→ **Problem requirements**:
Scan the records for "text" and copy each line that contains it.
*** Opening of Provided records ***
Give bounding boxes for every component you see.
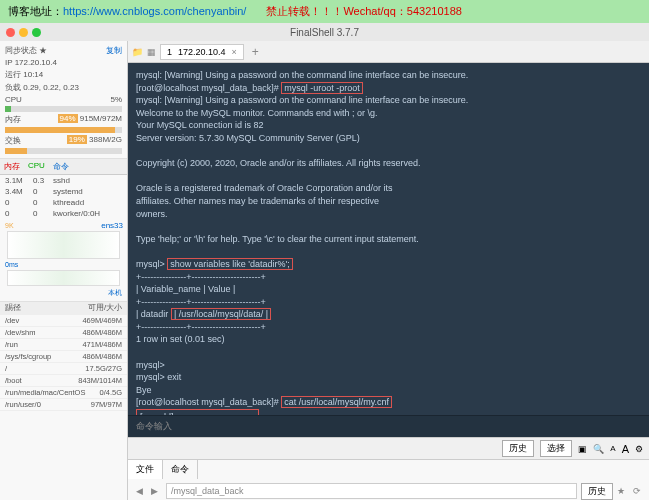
- latency-chart: [7, 270, 120, 286]
- maximize-icon[interactable]: [32, 28, 41, 37]
- search-icon[interactable]: 🔍: [593, 444, 604, 454]
- fs-row[interactable]: /dev/shm486M/486M: [0, 327, 127, 339]
- nav-fwd-icon[interactable]: ▶: [147, 486, 162, 496]
- file-tabs: 文件 命令: [128, 459, 649, 479]
- nav-back-icon[interactable]: ◀: [132, 486, 147, 496]
- copy-link[interactable]: 复制: [106, 45, 122, 56]
- files-tab[interactable]: 文件: [128, 460, 163, 479]
- net-chart: [7, 231, 120, 259]
- ip-value: 172.20.10.4: [15, 58, 57, 67]
- fs-row[interactable]: /17.5G/27G: [0, 363, 127, 375]
- add-tab-icon[interactable]: +: [248, 45, 263, 59]
- close-icon[interactable]: [6, 28, 15, 37]
- minimize-icon[interactable]: [19, 28, 28, 37]
- window-title: FinalShell 3.7.7: [290, 27, 359, 38]
- star-icon[interactable]: ★: [39, 46, 47, 55]
- fs-row[interactable]: /dev469M/469M: [0, 315, 127, 327]
- process-row[interactable]: 3.1M0.3sshd: [0, 175, 127, 186]
- grid-icon[interactable]: ▦: [147, 47, 156, 57]
- process-list: 3.1M0.3sshd3.4M0systemd00kthreadd00kwork…: [0, 175, 127, 219]
- refresh-icon[interactable]: ⟳: [629, 486, 645, 496]
- cpu-pct: 5%: [110, 95, 122, 104]
- bottom-toolbar: 历史 选择 ▣ 🔍 A A ⚙: [128, 437, 649, 459]
- path-history-button[interactable]: 历史: [581, 483, 613, 500]
- proc-header: 内存 CPU 命令: [0, 159, 127, 175]
- hl-datadir-val: | /usr/local/mysql/data/ |: [171, 308, 271, 320]
- sidebar: 同步状态 ★复制 IP 172.20.10.4 运行 10:14 负载 0.29…: [0, 41, 128, 500]
- close-tab-icon[interactable]: ×: [232, 47, 237, 57]
- path-input[interactable]: [166, 483, 577, 499]
- hl-cat-cmd: cat /usr/local/mysql/my.cnf: [281, 396, 392, 408]
- process-row[interactable]: 3.4M0systemd: [0, 186, 127, 197]
- contact-text: Wechat/qq：543210188: [343, 5, 461, 17]
- uptime: 10:14: [23, 70, 43, 79]
- font-larger-icon[interactable]: A: [622, 443, 629, 455]
- sync-title: 同步状态: [5, 46, 37, 55]
- traffic-lights: [6, 28, 41, 37]
- tab-bar: 📁 ▦ 1 172.20.10.4 × +: [128, 41, 649, 63]
- cmd-tab[interactable]: 命令: [163, 460, 198, 479]
- terminal[interactable]: mysql: [Warning] Using a password on the…: [128, 63, 649, 415]
- process-row[interactable]: 00kthreadd: [0, 197, 127, 208]
- fs-list: 踢径可用/大小 /dev469M/469M/dev/shm486M/486M/r…: [0, 302, 127, 411]
- swap-pct: 19%: [67, 135, 87, 144]
- local-link[interactable]: 本机: [5, 288, 122, 298]
- font-smaller-icon[interactable]: A: [610, 444, 615, 453]
- fs-row[interactable]: /sys/fs/cgroup486M/486M: [0, 351, 127, 363]
- fs-row[interactable]: /run/media/mac/CentOS0/4.5G: [0, 387, 127, 399]
- bookmark-icon[interactable]: ★: [613, 486, 629, 496]
- fs-row[interactable]: /run471M/486M: [0, 339, 127, 351]
- mem-pct: 94%: [58, 114, 78, 123]
- blog-url[interactable]: https://www.cnblogs.com/chenyanbin/: [63, 5, 246, 17]
- process-row[interactable]: 00kworker/0:0H: [0, 208, 127, 219]
- load: 0.29, 0.22, 0.23: [23, 83, 79, 92]
- blog-label: 博客地址：: [8, 5, 63, 17]
- terminal-icon[interactable]: ▣: [578, 444, 587, 454]
- select-button[interactable]: 选择: [540, 440, 572, 457]
- fs-row[interactable]: /run/user/097M/97M: [0, 399, 127, 411]
- iface[interactable]: ens33: [101, 221, 123, 230]
- warn-text: 禁止转载！！！: [266, 5, 343, 17]
- history-button[interactable]: 历史: [502, 440, 534, 457]
- hl-mysql-login: mysql -uroot -proot: [281, 82, 363, 94]
- tab-ip: 172.20.10.4: [178, 47, 226, 57]
- top-banner: 博客地址：https://www.cnblogs.com/chenyanbin/…: [0, 0, 649, 23]
- command-input[interactable]: 命令输入: [128, 415, 649, 437]
- window-titlebar: FinalShell 3.7.7: [0, 23, 649, 41]
- hl-show-vars: show variables like 'datadir%';: [167, 258, 293, 270]
- connection-tab[interactable]: 1 172.20.10.4 ×: [160, 44, 244, 60]
- fs-row[interactable]: /boot843M/1014M: [0, 375, 127, 387]
- path-bar: ◀ ▶ 历史 ★ ⟳: [128, 479, 649, 500]
- settings-icon[interactable]: ⚙: [635, 444, 643, 454]
- folder-icon[interactable]: 📁: [132, 47, 143, 57]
*** Close of Provided records ***
→ **Answer to the problem**:
- contact-text: Wechat/qq：543210188: [343, 5, 461, 17]
- warn-text: 禁止转载！！！: [266, 5, 343, 17]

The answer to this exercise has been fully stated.